McIntosh County Shouters and Skillet Lickers Pay Homage to the Past

When you hear the word “shout,” you think of a loud sound from deep in the throat. But the term used by descendants of slaves in coastal Georgia, on the mainland near St. Simons Island, is derived from the Afro-Arabic term “saut,” the counterclockwise dance around Mecca, according to Art Rosenbaum, a folklorist, musician, artist, author and teacher in Athens. Rosenbaum, who is well-versed in Southern folklore, explains the history and meaning behind the shout as performed by the McIntosh County Shouters.

The shout isn’t a dance, and the shouters don’t refer to it as one. A dance is secular, while the shout is a series of movements with no crossing of the legs, and it typically has very deep religious connotations. A family tradition that has been passed on since today’s shouters’ ancestors were kept as slaves, the shout honors the original shouters, who had to shout in fields and in secret in wooden houses, using sticks as drums. Drums were banned by slave owners because they were thought to be used to signal and start slave rebellions.

Beginning the shout, the leader, who knows the songs, will start at a slow pace. “Basers” respond to the lead singer; the style is similar to call-and-response gospel singing, though the shout is much older. Percussive hands quicken the pace and then the sticks begin, beating tirelessly on a wooden floor. A narrator explains the songs to the audience. Though tradition and honoring of ancestors is an important part of the shout, personal variation is encouraged, and high standards of performance are desired.
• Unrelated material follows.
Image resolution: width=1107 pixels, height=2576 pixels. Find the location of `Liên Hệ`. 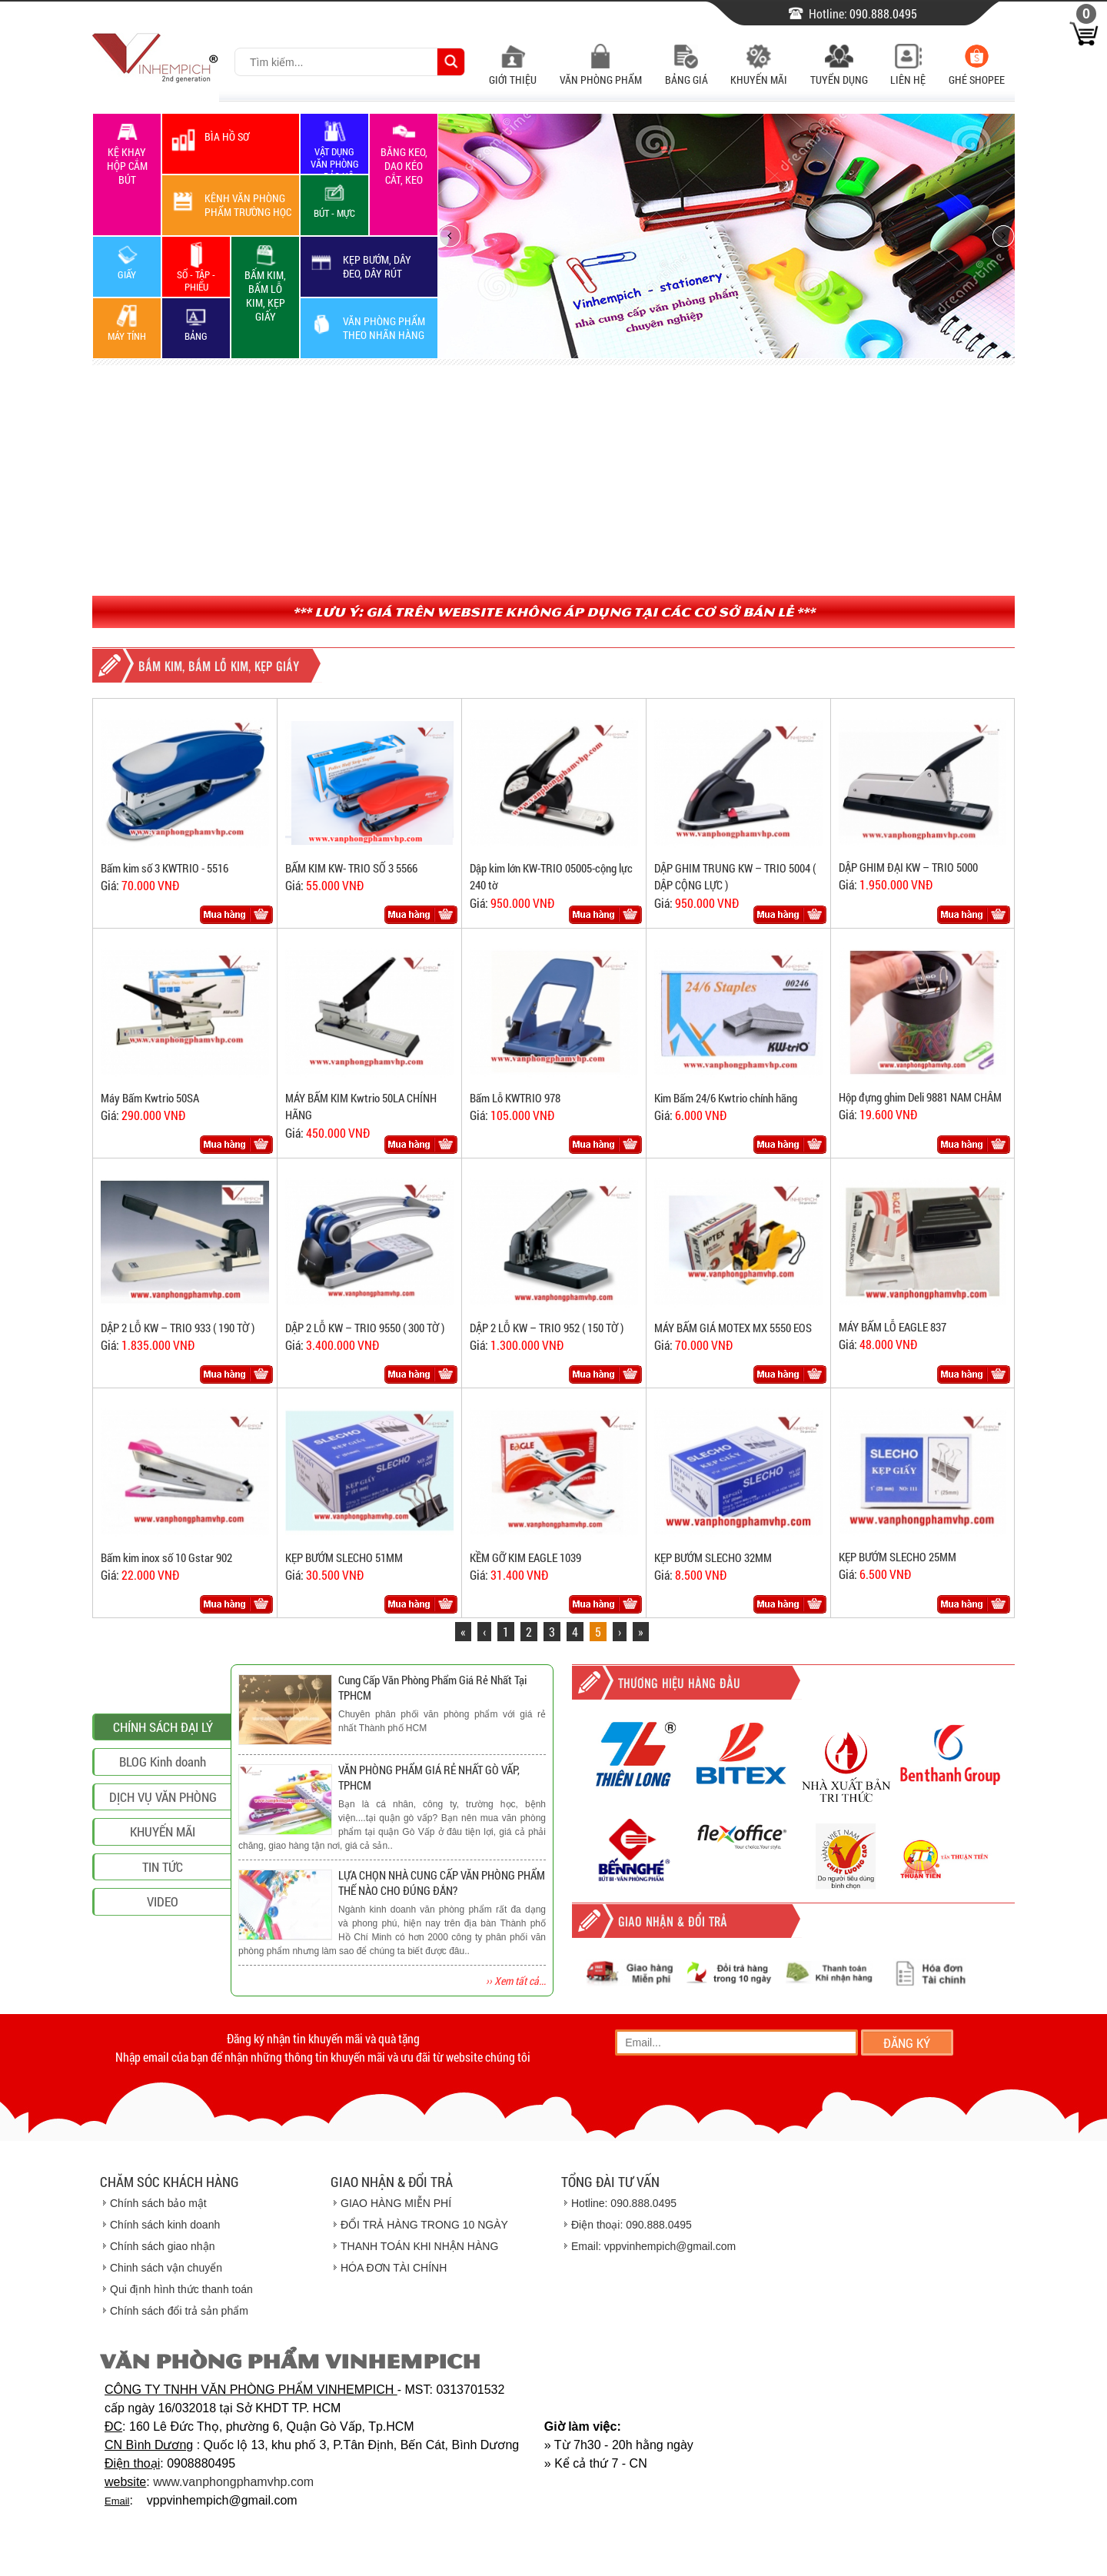 Liên Hệ is located at coordinates (908, 72).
Most songs are religious, and some tell stories going back to the days of slavery. “Daniel” is about a slave of the same name who was caught stealing meat. The song urges him to go away, to run from the master’s whip.

The shout is about movement. Members add their own variations, which range from “eagle,” demonstrated by outstretched arms, to “rock,” portrayed by a rocking motion of the body, to “run away,” as used in “Daniel,” in which the shouters reverse their counterclockwise rotation.

While the McIntosh County Shouters exaggerate some movements for audiences and display a little more showmanship and costumery, they strive to maintain authenticity. The songs and movements are embedded in history and evocative of a certain era; the group wears similar clothing to that of their enslaved ancestors, with their dignity in mind.

On Tuesday, Mar. 29, the shouters will perform in Athens for the second time, gracing the stage of the Morton Theatre downtown along with another group whose roots run deep: the Skillet Lickers, a Georgia string band that started in the 1920s. Four generations ago, Gid Tanner, a Georgia chicken farmer, was hired by Columbia Records to record the Skillet Lickers’ “hillbilly” music, according to their website’s biography. The record was phenomenally successful, and the band has grown into an influential group still led by the Tanner family.

Both the Shouters and the Skillet Lickers represent folk, bluegrass, gospel and other Southern styles of music. Though the styles and content of each are vastly different—strings and drinking songs versus sticks and religion—both have survived thanks to strong family ties.

Tuesday’s show will mark an important first: Though the McIntosh County Shouters and the Skillet Lickers are both native to Georgia, have historic beginnings and were highly influential to the development of Southern music, the two have never performed together.